The Renaissance Faire Turned My Kids Into Cosplayers

Clothing and Cosplay DIY GeekMom Travel
King Richard’s Faire, Image: Nicole Wakelin

The first time I took the kids to King Richard’s Faire in Carver, Massachusetts, they were completely overwhelmed. It may have had something to do with the first cosplayer they saw being a huge guy covered in animal pelts with a giant horned hat on his head. He even scared me. We waited a few years, took them back, and this time they had so much fun that they are already making plans for next year.

I tried getting them to dress-up before we left, but they thought I was crazy. At eight and ten they were convinced that wearing a costume would make them stand out rather than fit in with the crowd. Once we arrived, that idea lasted about thirty seconds. As the first performers began speaking to a very costumed audience outside the gates, my girls had a change of heart and wanted costumes more than life itself.

If you’ve been to a Renaissance Faire then you know that most of the costumes inside the fairgrounds are on the pricey side, especially for a child who will likely outgrow everything in a matter of months. Add to this the fact that I am not ready to turn my daughters into buxom wenches with corsets and you’ve got a parental dilemma.

Royalty, Image: King Richard’s Faire

I could see by the looks on their faces that this wasn’t just something they thought would be neat now and would forget about in a week. They really wanted to cosplay. We wandered through a few shops and each child gravitated to her own style. I had a ten-year-old wanting a fluffy skirt and a corset and an eight-year-old wanting a hooded cloak.

One thing you can expect at a Ren Faire is a huge variety of incredibly well-crafted clothes. Things are expensive because they’re often handmade and not mass produced. These are truly craftsmen who take great pride in their work, and rightly should because the clothing is beautiful. But, again, the price becomes an obstacle.

If you’re an adult, you are buying pieces you know will last for many years and that will be used again and again. Not so with kids. In between the jousts and games, dancing and eating, my kids learned how to make choices, adhere to a budget, and the fun of building a costume one piece at a time.
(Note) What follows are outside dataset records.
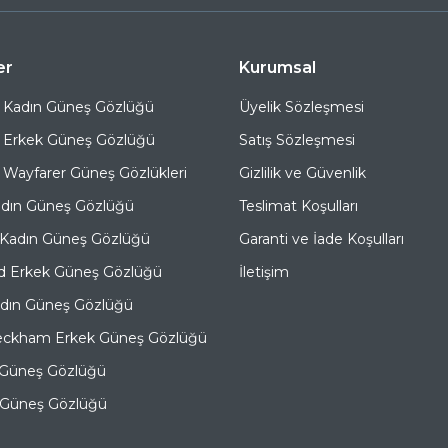
er
Kurumsal
 Kadın Güneş Gözlüğü
Üyelik Sözleşmesi
 Erkek Güneş Gözlüğü
Satış Sözleşmesi
Wayfarer Güneş Gözlükleri
Gizlilik ve Güvenlik
adın Güneş Gözlüğü
Teslimat Koşulları
 Kadın Güneş Gözlüğü
Garanti ve İade Koşulları
d Erkek Güneş Gözlüğü
İletişim
adın Güneş Gözlüğü
eckham Erkek Güneş Gözlüğü
 Güneş Gözlüğü
e Güneş Gözlüğü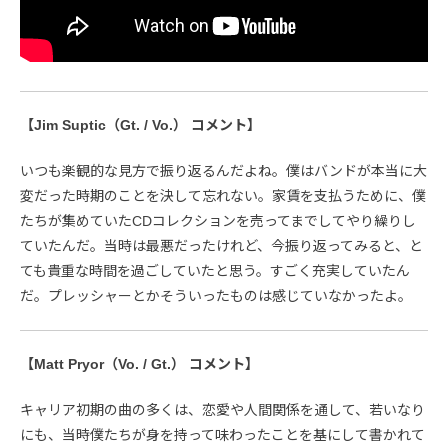
【Jim Suptic（Gt. / Vo.） コメント】
いつも楽観的な見方で振り返るんだよね。僕はバンドが本当に大
変だった時期のことを決して忘れない。家賃を支払うために、僕
たちが集めていたCDコレクションを売ってまでしてやり繰りし
ていたんだ。当時は最悪だったけれど、今振り返ってみると、と
ても貴重な時間を過ごしていたと思う。すごく充実していたん
だ。プレッシャーとかそういったものは感じていなかったよ。
【Matt Pryor（Vo. / Gt.） コメント】
キャリア初期の曲の多くは、恋愛や人間関係を通して、若いなり
にも、当時僕たちが身を持って味わったことを基にして書かれて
The Fairgrounds, Image: King Richard’s Faire

First, we set some guidelines. I gave them a dollar amount and told them that if they wanted to spend more, then they would have to use some of the allowance money tucked away in their piggy banks back home. I also set the expectation that, no matter how much they loved an outfit, final say would come down to me and Dad.
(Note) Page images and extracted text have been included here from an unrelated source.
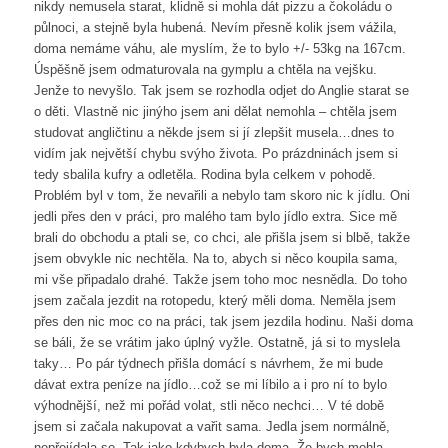
nikdy nemusela starat, klidně si mohla dát pizzu a čokoládu o
půlnoci, a stejně byla hubená. Nevím přesně kolik jsem vážila,
doma nemáme váhu, ale myslím, že to bylo +/- 53kg na 167cm.
Úspěšně jsem odmaturovala na gymplu a chtěla na vejšku.
Jenže to nevyšlo. Tak jsem se rozhodla odjet do Anglie starat se
o děti. Vlastně nic jinýho jsem ani dělat nemohla – chtěla jsem
studovat angličtinu a někde jsem si jí zlepšit musela…dnes to
vidím jak největší chybu svýho života. Po prázdninách jsem si
tedy sbalila kufry a odletěla. Rodina byla celkem v pohodě.
Problém byl v tom, že nevařili a nebylo tam skoro nic k jídlu. Oni
jedli přes den v práci, pro malého tam bylo jídlo extra. Sice mě
brali do obchodu a ptali se, co chci, ale přišla jsem si blbě, takže
jsem obvykle nic nechtěla. Na to, abych si něco koupila sama,
mi vše připadalo drahé. Takže jsem toho moc nesnědla. Do toho
jsem začala jezdit na rotopedu, který měli doma. Neměla jsem
přes den nic moc co na práci, tak jsem jezdila hodinu. Naši doma
se báli, že se vrátim jako úplný vyžle. Ostatně, já si to myslela
taky… Po pár týdnech přišla domácí s návrhem, že mi bude
dávat extra peníze na jídlo…což se mi líbilo a i pro ní to bylo
výhodnější, než mi pořád volat, stli něco nechci… V té době
jsem si začala nakupovat a vařit sama. Jedla jsem normálně,
nepřejídala se. Tak jako kdybych byla doma. Že bych mohla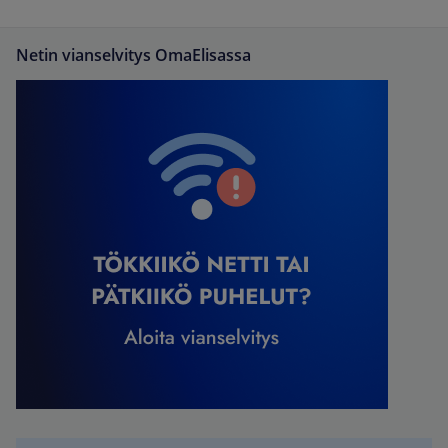
Netin vianselvitys OmaElisassa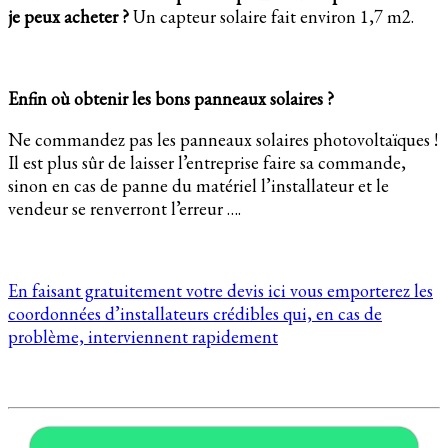
je peux acheter ?
Un capteur solaire fait environ 1,7 m2.
Enfin où obtenir les bons panneaux solaires ?
Ne commandez pas les panneaux solaires photovoltaïques !
Il est plus sûr de laisser l’entreprise faire sa commande,
sinon en cas de panne du matériel l’installateur et le
vendeur se renverront l’erreur ….
En faisant gratuitement votre devis ici vous emporterez les
coordonnées d’installateurs crédibles qui, en cas de
problème, interviennent rapidement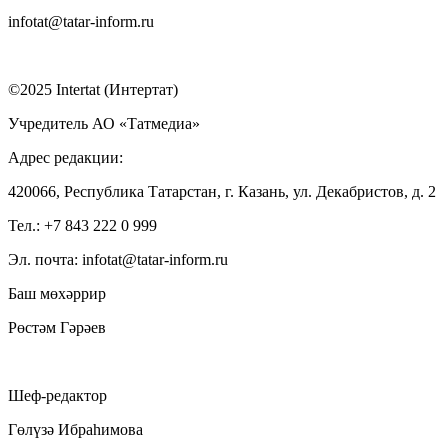
infotat@tatar-inform.ru
©2025 Intertat (Интертат)
Учредитель АО «Татмедиа»
Адрес редакции:
420066, Республика Татарстан, г. Казань, ул. Декабристов, д. 2
Тел.: +7 843 222 0 999
Эл. почта: infotat@tatar-inform.ru
Баш мөхәррир
Рөстәм Гәрәев
Шеф-редактор
Гөлүзә Ибраһимова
It’s not that I didn’t want them to get creative and make their own choices, but as I mentioned before, I am not ready for buxom wenches and the kids are just young enough to not realize what might be inappropriate. As we wandered in and out of shops, they gradually narrowed down their choices.

It was all finally decided at a shop called Threads of Time where they found pieces made for adults that still worked for kids. The employees were wonderful in helping guide the kids and me toward choices that would work. The youngest got a beautiful hooded cowl. Right now, the hood covers her whole head and it comes down past her elbows. Once she grows, it’ll be shorter but will still fit and easily be a part of another costume.

Our Helpful Seamstress, Image: Nicole Wakelin

The oldest, Miss I Want A Corset, ended up with an outfit that filled the fluffy skirt requirement without turning her into a wench. She got a peasant styled blouse and gathered skirt. Both are roomy and the skirt is long, but as she grows they will still fit and can become the base for new costume ideas.

The kids are thrilled with their outfits and so am I. The youngest is in the living room right now, curled up on the couch wearing her cowl with the hood pulled low as she plays video games with her sister. Stealthy gamer is stealthy. Although they didn’t get complete outfits with every piece they wanted, they learned something.

They learned to make decisions about what they really wanted, to stay in budget, and that part of the fun of cosplaying isn’t getting all the pieces at once. They’re excited at the idea of adding a little bit each year and maybe of finding things in completely unexpected places that will add to their costumes.

In the end, we had a wonderful day at King Richard’s Faire full of great family memories. My kids also learned that building the perfect cosplay outfit is a process that happens over time, building even more memories along the way.

I received complimentary admission to the faire for purposes of this article.